Journalism as blog, blog as journalism

Along with the slow death of newspapering as we know it, we get confirmation that in the eyes of the world (or the Daily Beast) there is no more useless piece of academic paper than our BAs in journalism.

When I was in j-school, we knew we wouldn’t get rich out there – we knew, at least, that we’d probably make more than teachers. Just about all of us got a job in the field, if we wanted one.

Reporting and writing, if you could get hired, was fun – is still fun – and newsrooms were the best working environment in the known universe, and maybe still are, if you can find one with any people in it. Buttondowns and jocks, cynics and misanthropes, drinkers and gamblers and mumbling insomniacs found common cause there, and the only family they knew, lots of times.

The newsrooms I know best are tombs now, for various reasons, and the industry, if you poked it with a stick, would stir, but faintly.

Now, the Beast suggests, the current crop of journalism grads is learning how to say, “Want fries with that?” Which I’m pretty sure is code for, “At least I can blog.”

As for me, I left daily journalism more than 20 years ago. I went to the dark side, and I married a teacher. I freelance for a newspaper. And I blog. About golf.

I wrote elsewhere, a couple years back, that if I’m gonna have my head in the sand about world politics (poisonous) and global climate (catastrophic), it might as well be in a greenside bunker.

A lot of good journalists lost their jobs, which presumably means they have time to play golf, if they can afford it. And, they can blog. About golf, if they have a mind to.

There are some good golf blogs out there. Try http://weiunderpar, by Stephanie Wei. Or Or Golfdom Daily (

I have no idea if any of the proprietors of those sites has a journalism diploma.

And it doesn’t really matter, does it? There’s no more worthless piece of paper.

Saturday, April 9, 2011

It might be Tiger, it might be time

I made the casual comment, after Friday at The Masters, “Tiger’s playing well.”

My close friend, who cares little for golf and is as sweet and demure as any wife-like object can be, said, “Is he still bangin’ a buncha chicks?”

Well, dear, I don’t know. They say he has a girlfriend now. They say she’s 22, by which I think they mean her age rather than she’s one of 22.

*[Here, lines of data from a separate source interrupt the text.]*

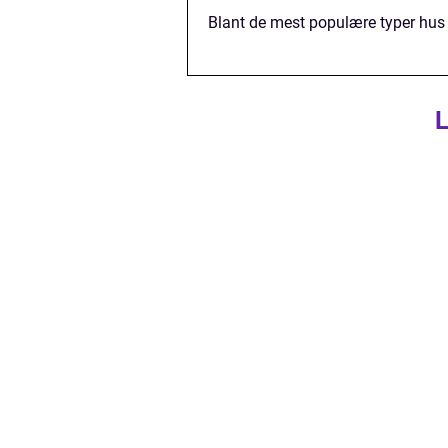
Blant de mest populære typer hus 
L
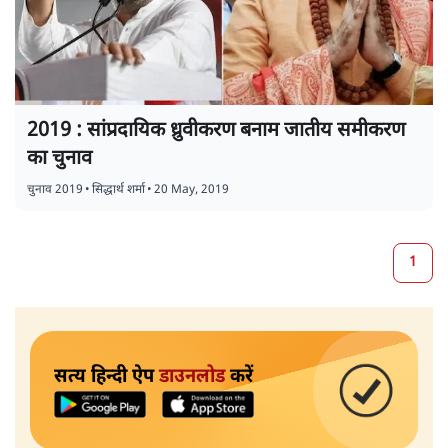
2019 : सांप्रदायिक ध्रुवीकरण बनाम जातीय समीकरण
का चुनाव
चुनाव 2019
•
सिद्धार्थ शर्मा
•
20 May, 2019
1
सत्य हिन्दी ऐप
डाउनलोड
करें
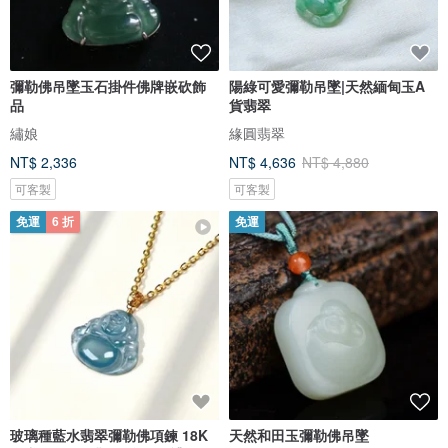
彌勒佛吊墜玉石掛件佛牌嵌砍飾
陽綠可愛彌勒吊墜|天然緬甸玉A
品
貨翡翠
繡娘
緣圓翡翠
NT$ 2,336
NT$ 4,636
NT$ 4,880
可客製
可客製
免運
6 折
免運
玻璃種藍水翡翠彌勒佛項鍊 18K
天然和田玉彌勒佛吊墜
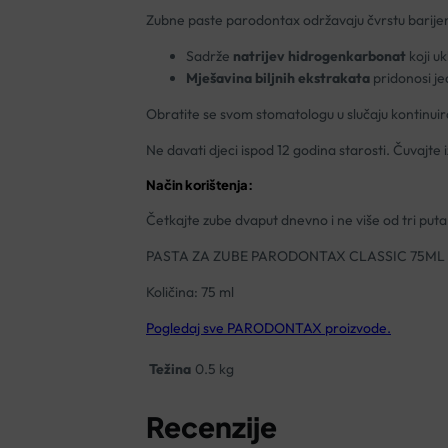
Zubne paste parodontax održavaju čvrstu barijeru 
Sadrže
natrijev hidrogenkarbonat
koji uk
Mješavina biljnih ekstrakata
pridonosi je
Obratite se svom stomatologu u slučaju kontinui
Ne davati djeci ispod 12 godina starosti. Čuvajte 
Način korištenja:
Četkajte zube dvaput dnevno i ne više od tri puta.
PASTA ZA ZUBE PARODONTAX CLASSIC 75ML
Količina: 75 ml
Pogledaj sve PARODONTAX proizvode.
Težina
0.5 kg
Recenzije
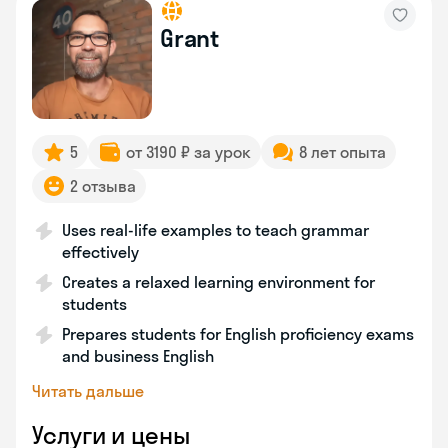
Grant
5
от 3190 ₽ за урок
8 лет опыта
2 отзыва
Uses real-life examples to teach grammar
effectively
Creates a relaxed learning environment for
students
Prepares students for English proficiency exams
and business English
Читать дальше
Услуги и цены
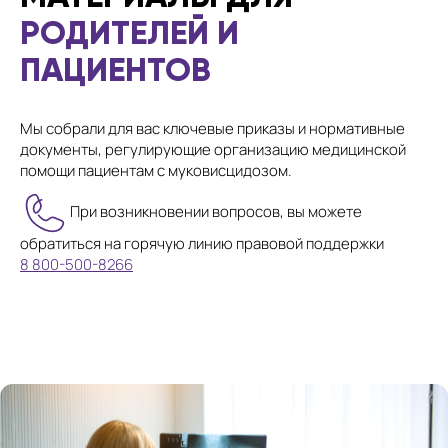
РОДИТЕЛЕЙ И
ПАЦИЕНТОВ
Мы собрали для вас ключевые приказы и нормативные
документы, регулирующие организацию медицинской
помощи пациентам с муковисцидозом.
При возникновении вопросов, вы можете
обратиться на горячую линию правовой поддержки
8 800-500-8266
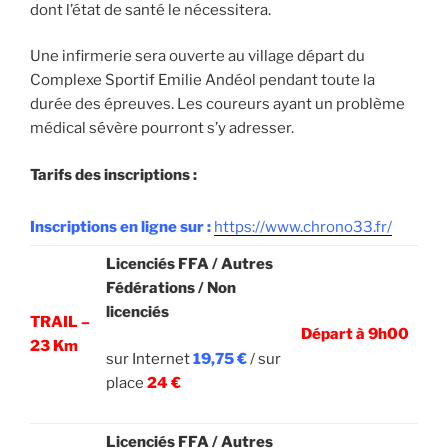
dont l’état de santé le nécessitera.
Une infirmerie sera ouverte au village départ du
Complexe Sportif Emilie Andéol pendant toute la
durée des épreuves. Les coureurs ayant un problème
médical sévère pourront s’y adresser.
Tarifs des inscriptions :
Inscriptions en ligne sur :
https://www.chrono33.fr/
Licenciés FFA / Autres
Fédérations / Non
licenciés
TRAIL –
Départ à 9h00
23 Km
sur Internet
19,75
€
/ sur
place
24
€
Licenciés FFA / Autres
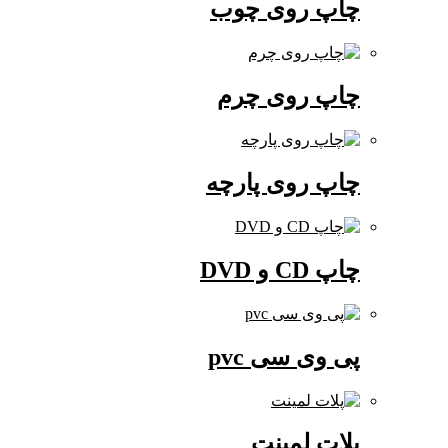
چاپ روی چوب
چاپ روی چرم
چاپ روی پارچه
چاپ CD و DVD
پی وی سی pvc
پلات لمینت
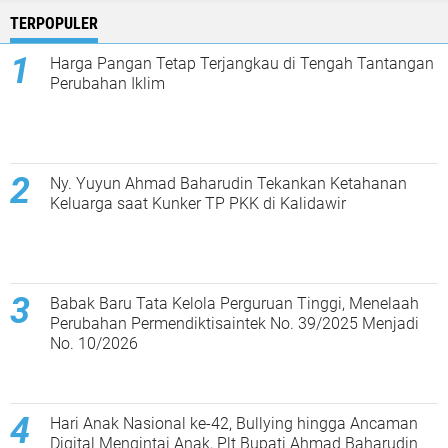
TERPOPULER
Harga Pangan Tetap Terjangkau di Tengah Tantangan
Perubahan Iklim
Ny. Yuyun Ahmad Baharudin Tekankan Ketahanan
Keluarga saat Kunker TP PKK di Kalidawir
Babak Baru Tata Kelola Perguruan Tinggi, Menelaah
Perubahan Permendiktisaintek No. 39/2025 Menjadi
No. 10/2026
Hari Anak Nasional ke-42, Bullying hingga Ancaman
Digital Mengintai Anak, Plt Bupati Ahmad Baharudin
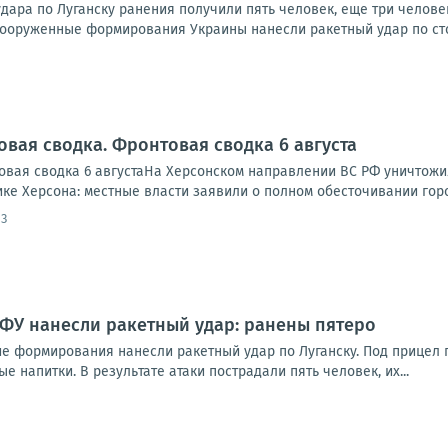
удара по Луганску ранения получили пять человек, еще три челов
ооруженные формирования Украины нанесли ракетный удар по сто
овая сводка. Фронтовая сводка 6 августа
вая сводка 6 августаНа Херсонском направлении ВС РФ уничтожи
ике Херсона: местные власти заявили о полном обесточивании города
13
ВФУ нанесли ракетный удар: ранены пятеро
ие формирования нанесли ракетный удар по Луганску. Под прицел 
е напитки. В результате атаки пострадали пять человек, их...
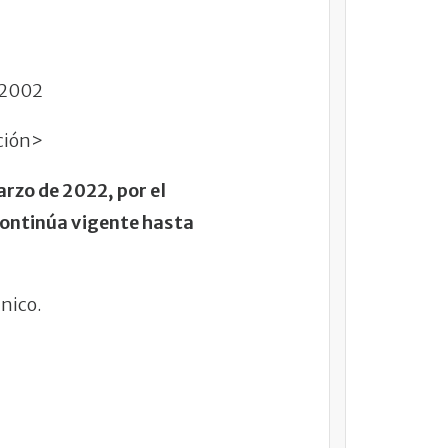
e 2002
nción>
rzo de 2022, por el
ontinúa vigente hasta
Unico.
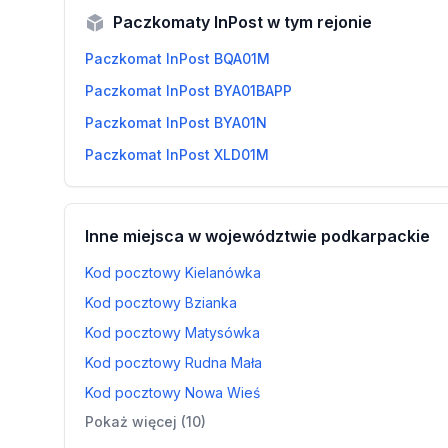
Paczkomaty InPost w tym rejonie
Paczkomat InPost BQA01M
Paczkomat InPost BYA01BAPP
Paczkomat InPost BYA01N
Paczkomat InPost XLD01M
Inne miejsca w województwie podkarpackie
Kod pocztowy Kielanówka
Kod pocztowy Bzianka
Kod pocztowy Matysówka
Kod pocztowy Rudna Mała
Kod pocztowy Nowa Wieś
Pokaż więcej (10)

At which point it was time to move on to how Tiger actually played, and for anybody who thinks a major is enhanced when Tiger Woods is in the hunt, that’s all that matters. The person of close acquaintance in my life had no interest in anything that happened on the course at Augusta National, so I kept to myself that Tiger dropped in a tough putt on 18 Friday for his ninth birdie to get him to 66 for the day, two shots back of McIlroy overall heading into Saturday.

The best thing for big-time golf would be for Tiger to win, to have a duel to the finish like he had with Rocco Mediate at the ’08 U.S. Open. It would give credence to the “Tiger is back” talk and also support the notion that the young guns coming up laugh at the idea of being intimidated by Woods.

If it’s tougher for Tiger to win in these new times, what could be better for golf? That he does win, that you have to pay attention to him (and through the worst of it, who had bigger galleries?) but that others – like McIlroy? --  are good enough and tough enough to match him shot-for-shot.

As for the best of the young studs, well, Martin Kaymer missed the Masters cut. So did fellow major winners from last year Graeme McDowell and Louis Oosthuizen. So did Anthony Kim, D.A. Points, Hunter Mahan, Rory Sabbatini and Jhonattan Vegas, all big talents who’ve shown they can win.

In the end, it might turn out no one’s tougher than Tiger. Still. Let’s see.